Pünktlich mit der Sonne kommen um 16 Uhr die Beschäftigten der Spätschicht aus der Fabrik. "Fünf, sechs, sieben, acht – mit Arbeit wird jetzt Schluss gemacht", singen alle im Chor. Die Produktion steht nun still, umso lauter wird es vor dem Gebäude der Bäckerbub GmbH im Reutlinger Industriegebiet Betzingen: Trillerpfeifen, Schlachtrufe, fröhliches Gelächter. Die Stimmung ist gut, die Lust zu streiken spürbar. "Neun, zehn – der Streik, der kann noch weitergeh'n."
Wie in so vielen Branchen derzeit, wird in der Brot- und Backwarenindustrie um mehr Lohn gekämpft und notfalls auch gewarnstreikt. So auch bei der Bäckerbub GmbH – einer Tochterfirma von Edeka-Südwest. Die Gewerkschaft Nahrung-Genuss-Gaststätten (NGG) fordert für ihre Mitglieder elf Prozent oder mindestens 350 Euro mehr im Monat bei einer tariflichen Laufzeit von zwölf Monaten. "Das ist eine angemessene Forderung. Ein Plus im Geldbeutel erreichen wir damit nicht, höchstens einen Inflationsausgleich", sagt der NGG-Landesbezirkssekretär Alexander Münchow. Um die 70 Mitarbeiter:innen sind an diesem Donnerstag in Reutlingen dem Warnstreikaufruf gefolgt, ausgestattet mit weiß-roten NGG-Fahnen und roten Trillerpfeifen. Unter den gelben Warnwesten und den dicken Jacken trägt ein Dutzend von ihnen noch die weißen Kittel, die in den Produktionshallen vorgeschrieben sind.
Am Ende des Monats ist nichts übrig
Steigende Mietpreise, teurere Lebensmittel, hohe Inflationsrate – wie viel bleibt denn am Ende des Monats vom Verdienten übrig? Nicht viel bis gar nichts, darin sind sich die Bäckerbub-Angestellten einig. Das Gegenangebot der Arbeitgeber vom ersten Verhandlungstermin am 27. Februar empfinden sie als "absolut inakzeptabel": 3,5 Prozent bei einer Laufzeit von zwei Jahren. "Das ist kein Angebot, sondern Erpressung", ruft Münchow ins Mikrofon. Auch in der zweiten Verhandlungsrunde an diesem Montag konnte man sich nicht einigen. Die Arbeitgeber boten vier Prozent ab Juli 2023 und weitere vier ab März 2024. Laufzeit – wie gehabt – 24 Monate.
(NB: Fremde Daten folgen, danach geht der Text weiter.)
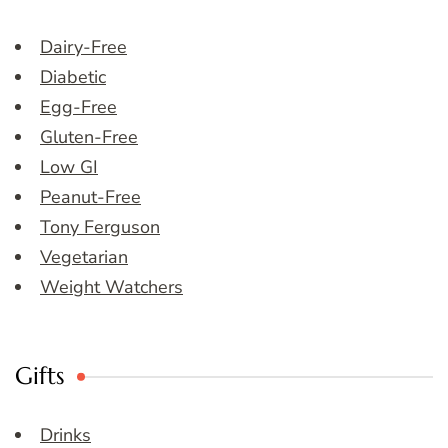
Dairy-Free
Diabetic
Egg-Free
Gluten-Free
Low GI
Peanut-Free
Tony Ferguson
Vegetarian
Weight Watchers
Gifts
Drinks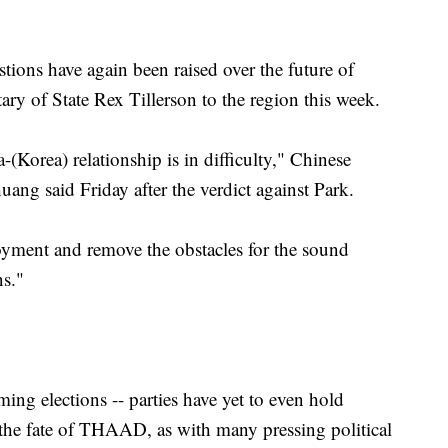
tions have again been raised over the future of
y of State Rex Tillerson to the region this week.
-(Korea) relationship is in difficulty," Chinese
ng said Friday after the verdict against Park.
oyment and remove the obstacles for the sound
ns."
ng elections -- parties have yet to even hold
- the fate of THAAD, as with many pressing political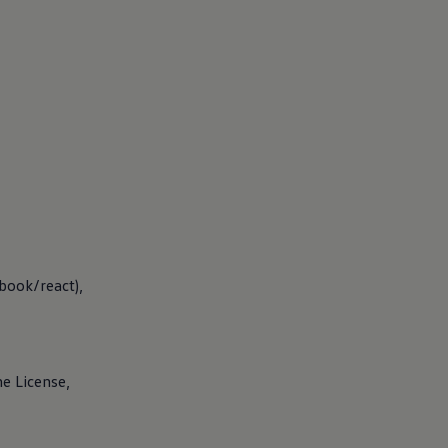
book/react),
he License,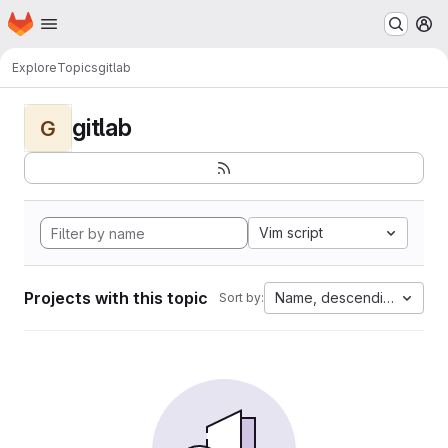
Homepage
Skip to main content
M
Explore
Topics
gitlab
gitlab
G
Vim script
Projects with this topic
Name, descending
Sort by: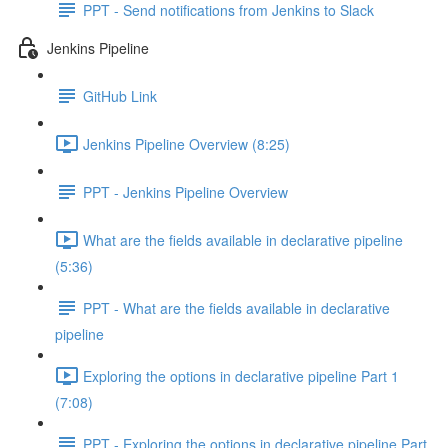
PPT - Send notifications from Jenkins to Slack
Jenkins Pipeline
GitHub Link
Jenkins Pipeline Overview (8:25)
PPT - Jenkins Pipeline Overview
What are the fields available in declarative pipeline
(5:36)
PPT - What are the fields available in declarative
pipeline
Exploring the options in declarative pipeline Part 1
(7:08)
PPT - Exploring the options in declarative pipeline Part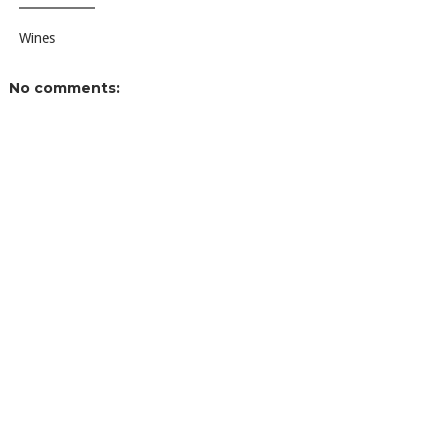
Wines
No comments: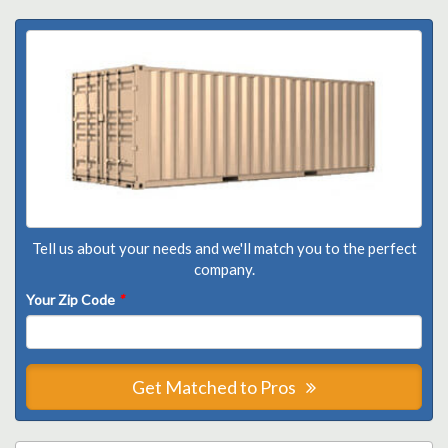
Tell us about your needs and we'll match you to the perfect
company.
Your Zip Code
*
Get Matched to Pros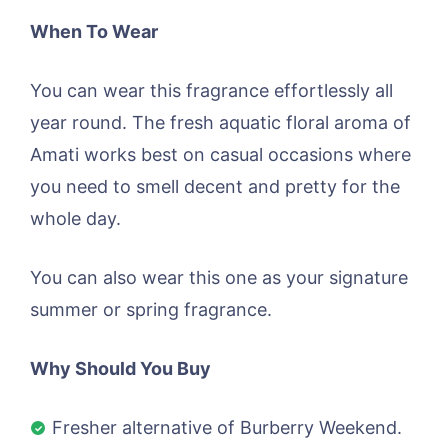
When To Wear
You can wear this fragrance effortlessly all
year round. The fresh aquatic floral aroma of
Amati works best on casual occasions where
you need to smell decent and pretty for the
whole day.
You can also wear this one as your signature
summer or spring fragrance.
Why Should You Buy
Fresher alternative of Burberry Weekend.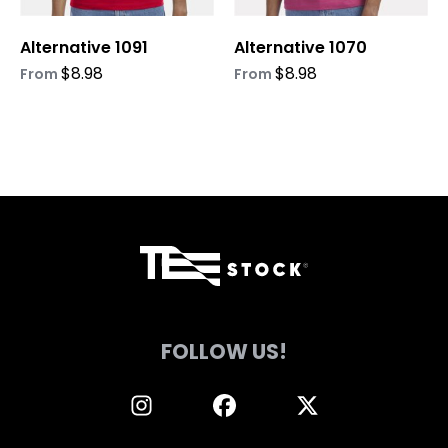
chosen
chosen
on
on
Alternative 1091
Alternative 1070
the
the
product
product
$
8.98
$
8.98
From
From
page
page
FOLLOW US!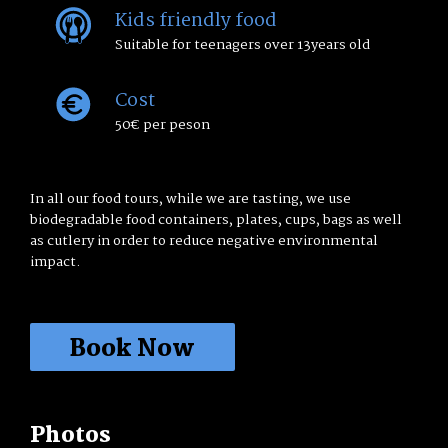
Kids friendly food
Suitable for teenagers over 13years old
Cost
50€ per peson
In all our food tours, while we are tasting, we use
biodegradable food containers, plates, cups, bags as well
as cutlery in order to reduce negative environmental
impact.
Book Now
Book a walk:
Taste the Place and Print the
Memory
Photos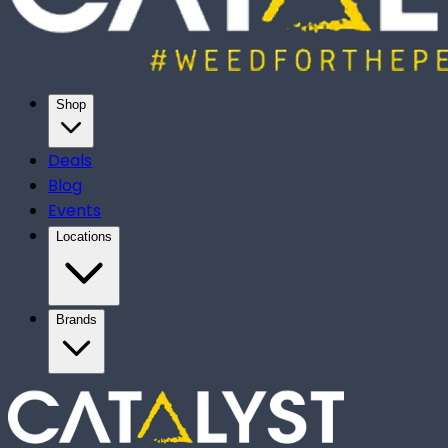
Shop
Deals
Blog
Events
Locations
Brands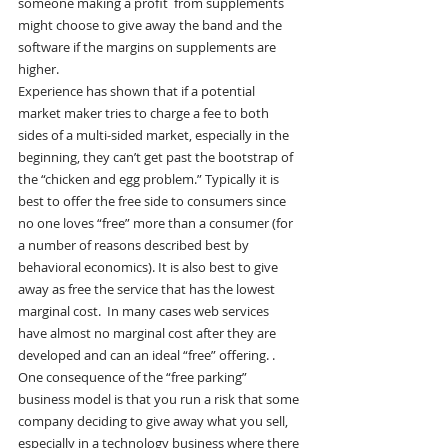
someone making a profit  from supplements 
might choose to give away the band and the 
software if the margins on supplements are 
higher.
Experience has shown that if a potential 
market maker tries to charge a fee to both 
sides of a multi-sided market, especially in the 
beginning, they can’t get past the bootstrap of 
the “chicken and egg problem.” Typically it is 
best to offer the free side to consumers since 
no one loves “free” more than a consumer (for 
a number of reasons described best by 
behavioral economics). It is also best to give 
away as free the service that has the lowest 
marginal cost.  In many cases web services 
have almost no marginal cost after they are 
developed and can an ideal “free” offering. .
One consequence of the “free parking” 
business model is that you run a risk that some 
company deciding to give away what you sell, 
especially in a technology business where there 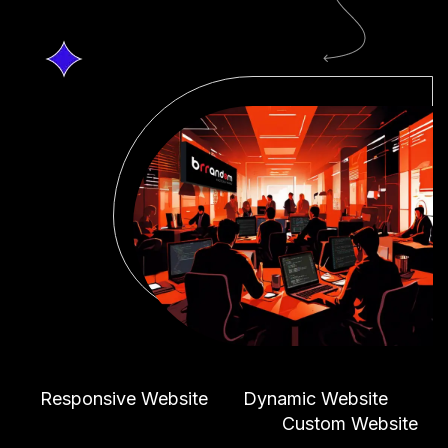
Responsive Website
Dynamic Website
Custom Website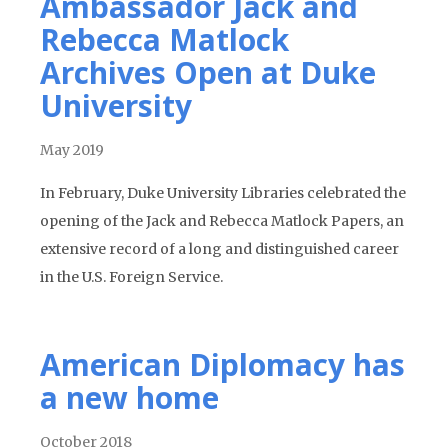
Ambassador Jack and
Rebecca Matlock
Archives Open at Duke
University
May 2019
In February, Duke University Libraries celebrated the
opening of the Jack and Rebecca Matlock Papers, an
extensive record of a long and distinguished career
in the U.S. Foreign Service.
American Diplomacy has
a new home
October 2018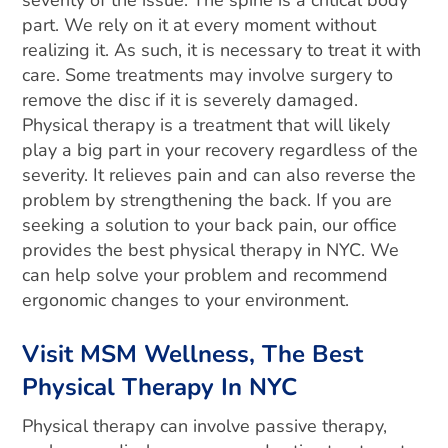
severity of the issue. The spine is a critical body
part. We rely on it at every moment without
realizing it. As such, it is necessary to treat it with
care. Some treatments may involve surgery to
remove the disc if it is severely damaged.
Physical therapy is a treatment that will likely
play a big part in your recovery regardless of the
severity. It relieves pain and can also reverse the
problem by strengthening the back. If you are
seeking a solution to your back pain, our office
provides the best physical therapy in NYC. We
can help solve your problem and recommend
ergonomic changes to your environment.
Visit MSM Wellness, The Best
Physical Therapy In NYC
Physical therapy can involve passive therapy,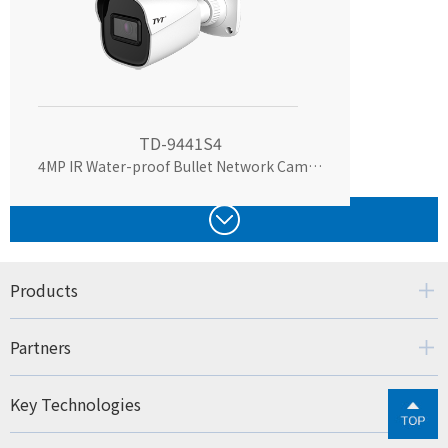
TD-9441S4
4MP IR Water-proof Bullet Network Camera
Products
Partners
Key Technologies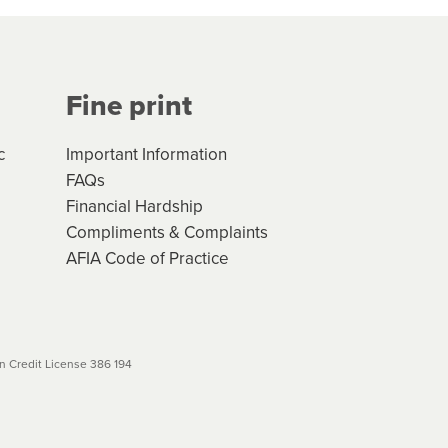
Your application will be subject
 (if applicable) that apply, and
Fine print
will not apply. Please review
r to your loan schedule
c
Important Information
FAQs
Financial Hardship
Compliments & Complaints
AFIA Code of Practice
 Credit License 386 194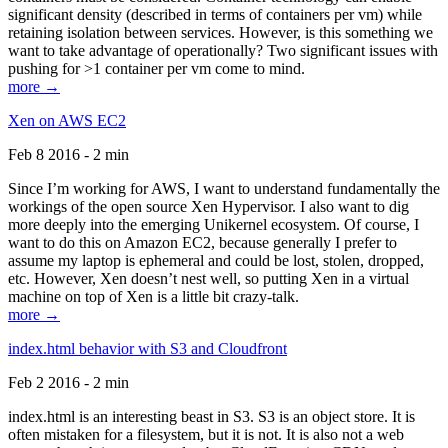
significant density (described in terms of containers per vm) while
retaining isolation between services. However, is this something we
want to take advantage of operationally? Two significant issues with
pushing for >1 container per vm come to mind.
more →
Xen on AWS EC2
Feb 8 2016 - 2 min
Since I’m working for AWS, I want to understand fundamentally the
workings of the open source Xen Hypervisor. I also want to dig
more deeply into the emerging Unikernel ecosystem. Of course, I
want to do this on Amazon EC2, because generally I prefer to
assume my laptop is ephemeral and could be lost, stolen, dropped,
etc. However, Xen doesn’t nest well, so putting Xen in a virtual
machine on top of Xen is a little bit crazy-talk.
more →
index.html behavior with S3 and Cloudfront
Feb 2 2016 - 2 min
index.html is an interesting beast in S3. S3 is an object store. It is
often mistaken for a filesystem, but it is not. It is also not a web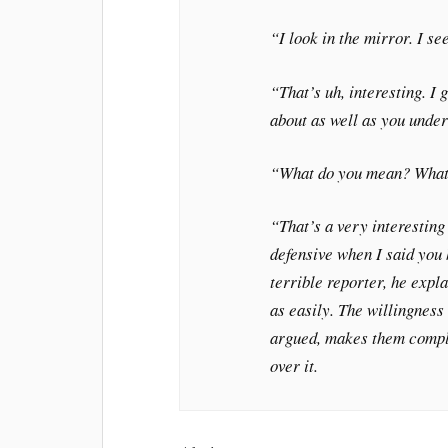
“I look in the mirror. I se
“That’s uh, interesting. I
about as well as you under
“What do you mean? What 
“That’s a very interesting
defensive when I said you 
terrible reporter, he expla
as easily. The willingness 
argued, makes them complic
over it.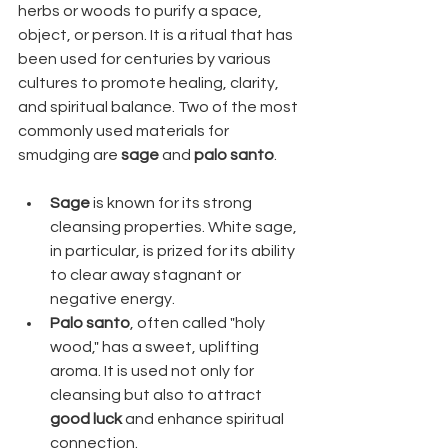
herbs or woods to purify a space, 
object, or person. It is a ritual that has 
been used for centuries by various 
cultures to promote healing, clarity, 
and spiritual balance. Two of the most 
commonly used materials for 
smudging are 
sage
 and 
palo santo
.
Sage
 is known for its strong 
cleansing properties. White sage, 
in particular, is prized for its ability 
to clear away stagnant or 
negative energy.
Palo santo
, often called "holy 
wood," has a sweet, uplifting 
aroma. It is used not only for 
cleansing but also to attract 
good luck
 and enhance spiritual 
connection.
Und eine Inflationsausgleichsprämie in noch unbekannter Höhe. Das Angebot als "vollkommen unzureichend" empfindend, wollen die Bäckerbuben und -mädels weiterhin Druck machen, denn sie ließen sich "nicht mit Krümeln abspeisen", so Münchow. Bis zur nächsten Verhandlung am 2. Mai sind weitere Streiks angekündigt.